Power
GE Plans to Cut 12,000 Employees in its Power Business
GE is cutting about 20% of its Power segment workforce.
Released Friday, December 08, 2017
Written by John Egan for Industrial Info Resources (Sugar Land, Texas)--The Power business at General Electric (NYSE:GE) (Boston, Massachusetts) plans to reduce its staff by about 12,000 in a global response to a slowdown in fossil fuel-related work, the company announced Thursday. The job losses could amount to 20% of the company's Power employee base worldwide. Europe will absorb about half the job losses, a GE spokesperson told Industrial Info, and the remaining 6,000 job losses will be spread around the rest of the globe. Professional staff as well as production-line employees will be affected. But the cuts do not apply to GE's Renewable Energy segment, the spokesperson said.
In a statement announcing GE Power's job cuts, the company said, "The plans announced today are driven by challenges in the power market worldwide. Traditional power markets including gas and coal have softened. Volumes are down significantly in products and services driven by overcapacity, lower utilization, fewer outages, an increase in steam plant retirements, and overall growth in renewables."
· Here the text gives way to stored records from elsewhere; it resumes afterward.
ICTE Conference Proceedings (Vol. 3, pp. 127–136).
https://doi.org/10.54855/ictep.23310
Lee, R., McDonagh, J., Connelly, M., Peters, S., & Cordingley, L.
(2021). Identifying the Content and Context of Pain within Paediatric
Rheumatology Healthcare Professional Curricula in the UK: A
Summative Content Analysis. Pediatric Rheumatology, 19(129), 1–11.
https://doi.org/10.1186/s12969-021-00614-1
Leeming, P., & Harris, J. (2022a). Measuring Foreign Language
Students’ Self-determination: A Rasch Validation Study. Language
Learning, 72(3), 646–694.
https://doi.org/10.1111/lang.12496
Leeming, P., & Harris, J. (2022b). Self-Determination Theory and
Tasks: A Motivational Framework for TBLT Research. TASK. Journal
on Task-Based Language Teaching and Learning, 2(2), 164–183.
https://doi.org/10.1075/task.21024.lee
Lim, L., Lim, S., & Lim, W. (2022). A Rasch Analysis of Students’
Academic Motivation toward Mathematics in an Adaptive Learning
"This decision was painful but necessary for GE Power to respond to the disruption in the power market, which is driving significantly lower volumes in products and services," Russell Stokes, president and chief executive of GE Power, said in a statement. "Power will remain a work in progress in 2018. We expect market challenges to continue, but this plan will position us for 2019 and beyond."
"At its core GE Power is a strong business," Stokes continued. "We generate more than 30% of the world's electricity and have equipped 90% of transmission utilities worldwide. Our backlog is $99 billion and we have a substantial global installed base. This plan will make us simpler and stronger so we can drive more value for our customers and investors."
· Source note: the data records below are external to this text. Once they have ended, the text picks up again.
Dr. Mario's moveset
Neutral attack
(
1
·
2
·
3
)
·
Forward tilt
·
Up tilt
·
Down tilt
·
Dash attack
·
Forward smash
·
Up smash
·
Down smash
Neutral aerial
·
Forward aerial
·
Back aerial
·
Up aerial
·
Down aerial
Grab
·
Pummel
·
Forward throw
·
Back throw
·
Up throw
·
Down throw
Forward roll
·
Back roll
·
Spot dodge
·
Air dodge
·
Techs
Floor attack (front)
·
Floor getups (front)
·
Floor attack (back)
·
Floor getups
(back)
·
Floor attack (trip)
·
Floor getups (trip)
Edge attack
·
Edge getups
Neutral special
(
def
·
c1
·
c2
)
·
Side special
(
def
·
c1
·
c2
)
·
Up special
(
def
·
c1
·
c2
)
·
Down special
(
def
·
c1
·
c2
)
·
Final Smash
The closure of coal plants around the world cost GE after-market maintenance business. In the U.S., tens of thousands of megawatts (MW) of coal-fired generation have been retired in recent years, and virtually no new coal-fired power plants have been built to replace those shuttered units. Development of gas-fired power plants remains a brisk business in the U.S. and abroad, but GE battles numerous global competitors for that business. New-build nuclear development has stalled in the U.S., the result of cost overruns and delays. And while renewable energy remains a growing business, declining costs likely are squeezing margins for equipment suppliers like GE. And all forms of power generation are facing competitive challenges from energy efficiency and other customer programs designed to reduce or shift electric use.
In its statement, GE said its staff reductions, combined with actions taken previously in 2017, will position the Power unit to reach its announced target of $1 billion in structural cost reductions in 2018. Across all its business lines, GE is seeking to lower structural costs by $3.5 billion in 2017 and 2018.
In the third quarter, profits fell 51% at GE Power, to $611 million, on revenue of $8.68 billion. Revenue was down 4% compared with the comparable year-earlier quarter. The company also nearly halved its overall corporate cash flow outlook to $7 billion for full-year 2017 and halved its common-stock dividend, only the second time the dividend has been cut since the Great Depression. A big part of that GE's overall financial decline stemmed from GE Power.
Under prior leaders Jeff Immelt and Jack Welch, GE become a much-admired global industrial and financial conglomerate, with businesses stretching from light bulbs, home appliances, power generation and television networks to aircrafts, locomotives, financial services and medical technology. But that portfolio has proven to be unwieldly in recent years, and disappointing performance hastened Immelt's departure as chairman this past October. Last month, GE's new chief executive, John Flannery, announced plans to narrow GE's portfolio.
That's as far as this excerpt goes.